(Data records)
————————
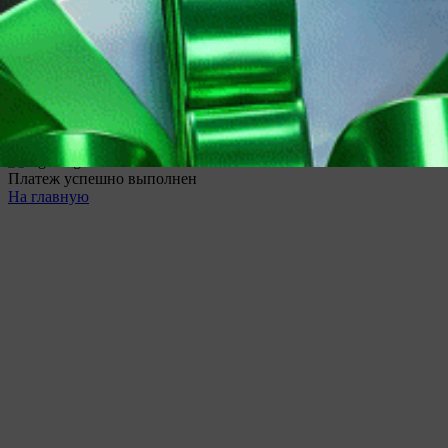
Продолжая использовать наш сайт вы принимаете
пользовательское соглашение и политику обработки файлов
cookie
Ok
Платеж успешно выполнен
На главную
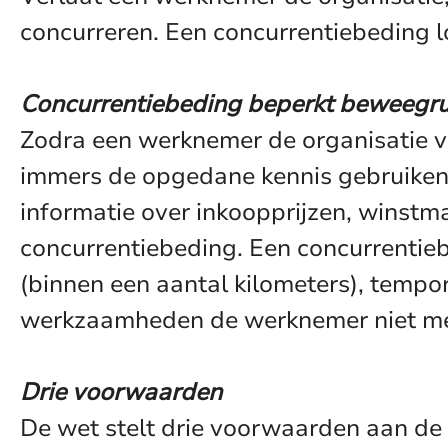
concurreren. Een concurrentiebeding lo
Concurrentiebeding beperkt beweegr
Zodra een werknemer de organisatie v
immers de opgedane kennis gebruiken 
informatie over inkoopprijzen, winstm
concurrentiebeding. Een concurrentiebe
(binnen een aantal kilometers), tempo
werkzaamheden de werknemer niet mee
Drie voorwaarden
De wet stelt drie voorwaarden aan de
————————
• [Required work]: Omit all pictures while transcribing the entries verbatim.

• [Problem solution]:
Продолжая использовать наш сайт вы принимаете
пользовательское соглашение и политику обработки файлов
cookie
Ok
Платеж успешно выполнен
На главную
concurreren. Een concurrentiebeding lo
Concurrentiebeding beperkt beweegr
Zodra een werknemer de organisatie v
immers de opgedane kennis gebruiken 
informatie over inkoopprijzen, winstm
concurrentiebeding. Een concurrentiebe
(binnen een aantal kilometers), tempo
werkzaamheden de werknemer niet mee
Drie voorwaarden
De wet stelt drie voorwaarden aan de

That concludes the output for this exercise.